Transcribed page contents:
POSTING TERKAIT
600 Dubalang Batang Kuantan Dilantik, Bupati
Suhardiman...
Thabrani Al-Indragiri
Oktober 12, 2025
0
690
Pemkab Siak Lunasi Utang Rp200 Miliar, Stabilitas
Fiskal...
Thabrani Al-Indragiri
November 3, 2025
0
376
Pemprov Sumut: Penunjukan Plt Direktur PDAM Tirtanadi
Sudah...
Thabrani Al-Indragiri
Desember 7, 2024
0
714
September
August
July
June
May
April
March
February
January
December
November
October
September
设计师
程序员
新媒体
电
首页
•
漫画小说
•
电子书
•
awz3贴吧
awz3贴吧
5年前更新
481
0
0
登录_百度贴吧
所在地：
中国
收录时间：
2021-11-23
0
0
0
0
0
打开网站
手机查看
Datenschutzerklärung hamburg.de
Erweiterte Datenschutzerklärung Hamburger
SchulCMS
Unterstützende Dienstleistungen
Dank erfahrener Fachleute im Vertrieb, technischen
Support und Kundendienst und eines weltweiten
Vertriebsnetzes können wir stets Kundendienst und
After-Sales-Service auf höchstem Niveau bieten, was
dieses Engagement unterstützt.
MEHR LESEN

==

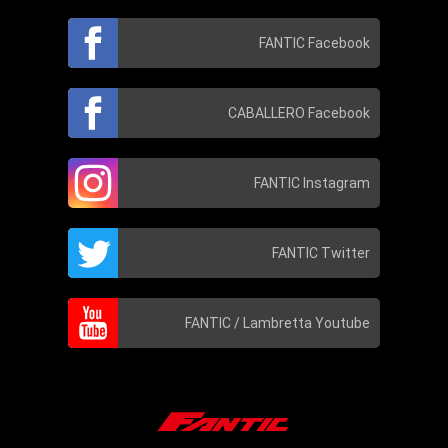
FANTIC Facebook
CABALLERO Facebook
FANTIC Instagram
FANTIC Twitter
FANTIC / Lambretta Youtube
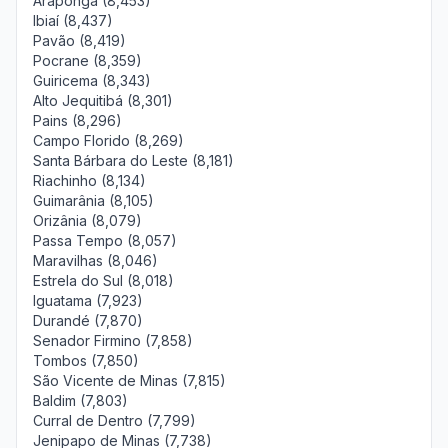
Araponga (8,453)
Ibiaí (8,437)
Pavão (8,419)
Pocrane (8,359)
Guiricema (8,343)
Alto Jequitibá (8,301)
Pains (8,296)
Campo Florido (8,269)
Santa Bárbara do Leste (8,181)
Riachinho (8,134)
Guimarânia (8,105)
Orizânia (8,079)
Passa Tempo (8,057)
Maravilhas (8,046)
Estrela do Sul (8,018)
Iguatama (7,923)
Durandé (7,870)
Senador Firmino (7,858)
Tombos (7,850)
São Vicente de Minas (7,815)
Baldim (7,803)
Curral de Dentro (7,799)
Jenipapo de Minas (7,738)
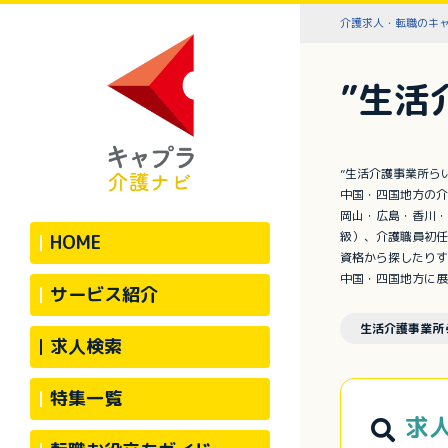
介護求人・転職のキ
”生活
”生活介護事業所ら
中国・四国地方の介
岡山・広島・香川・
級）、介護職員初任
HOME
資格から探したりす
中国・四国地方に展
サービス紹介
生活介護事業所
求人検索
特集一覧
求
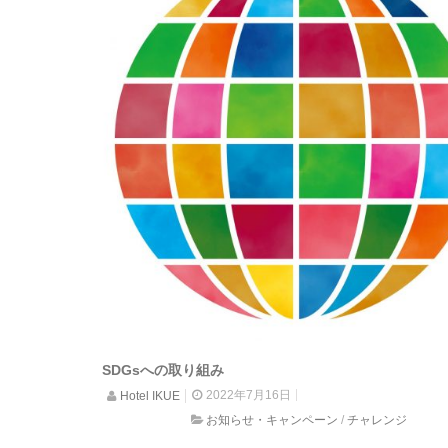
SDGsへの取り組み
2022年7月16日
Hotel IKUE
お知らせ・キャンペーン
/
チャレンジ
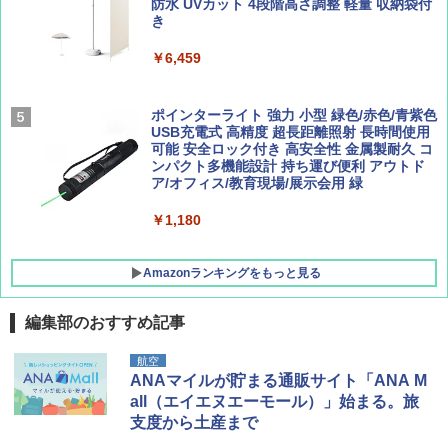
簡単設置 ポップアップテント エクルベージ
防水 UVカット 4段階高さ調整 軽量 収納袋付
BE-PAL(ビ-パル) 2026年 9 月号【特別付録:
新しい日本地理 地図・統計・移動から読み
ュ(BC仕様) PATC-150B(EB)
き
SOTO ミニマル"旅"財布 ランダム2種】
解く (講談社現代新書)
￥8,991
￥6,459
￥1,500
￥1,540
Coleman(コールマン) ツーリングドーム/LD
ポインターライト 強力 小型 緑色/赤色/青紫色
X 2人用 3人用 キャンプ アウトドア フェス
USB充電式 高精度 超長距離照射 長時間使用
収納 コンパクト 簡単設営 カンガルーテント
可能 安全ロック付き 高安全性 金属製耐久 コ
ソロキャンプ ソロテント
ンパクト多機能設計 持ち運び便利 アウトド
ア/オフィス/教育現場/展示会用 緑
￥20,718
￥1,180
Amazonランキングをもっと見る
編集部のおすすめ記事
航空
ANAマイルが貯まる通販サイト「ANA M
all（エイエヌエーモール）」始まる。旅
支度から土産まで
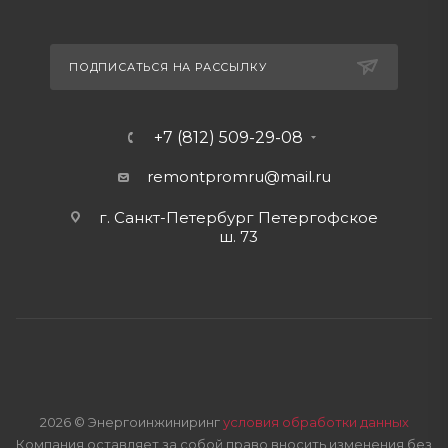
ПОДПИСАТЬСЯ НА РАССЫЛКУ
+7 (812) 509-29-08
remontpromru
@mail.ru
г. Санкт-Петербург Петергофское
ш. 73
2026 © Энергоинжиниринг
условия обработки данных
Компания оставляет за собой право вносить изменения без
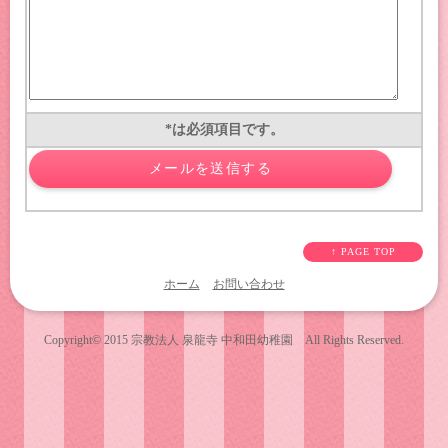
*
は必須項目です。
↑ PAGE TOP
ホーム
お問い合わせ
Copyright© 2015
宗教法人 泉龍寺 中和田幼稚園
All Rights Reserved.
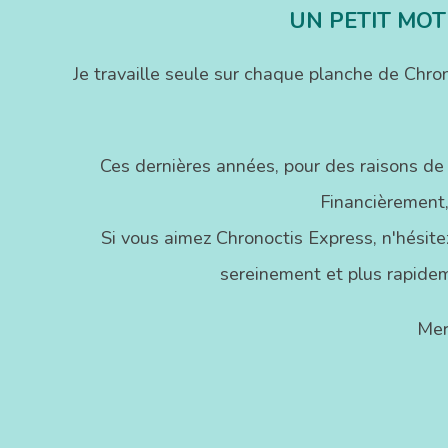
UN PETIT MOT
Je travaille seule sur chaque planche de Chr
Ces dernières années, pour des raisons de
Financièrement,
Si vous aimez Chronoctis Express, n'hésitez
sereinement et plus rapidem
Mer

* **Task directions**
Working through the records above, copy each line in which "Kundendienst" is found.

* **Response to the task**
Support und Kundendienst und eines weltweiten
Vertriebsnetzes können wir stets Kundendienst und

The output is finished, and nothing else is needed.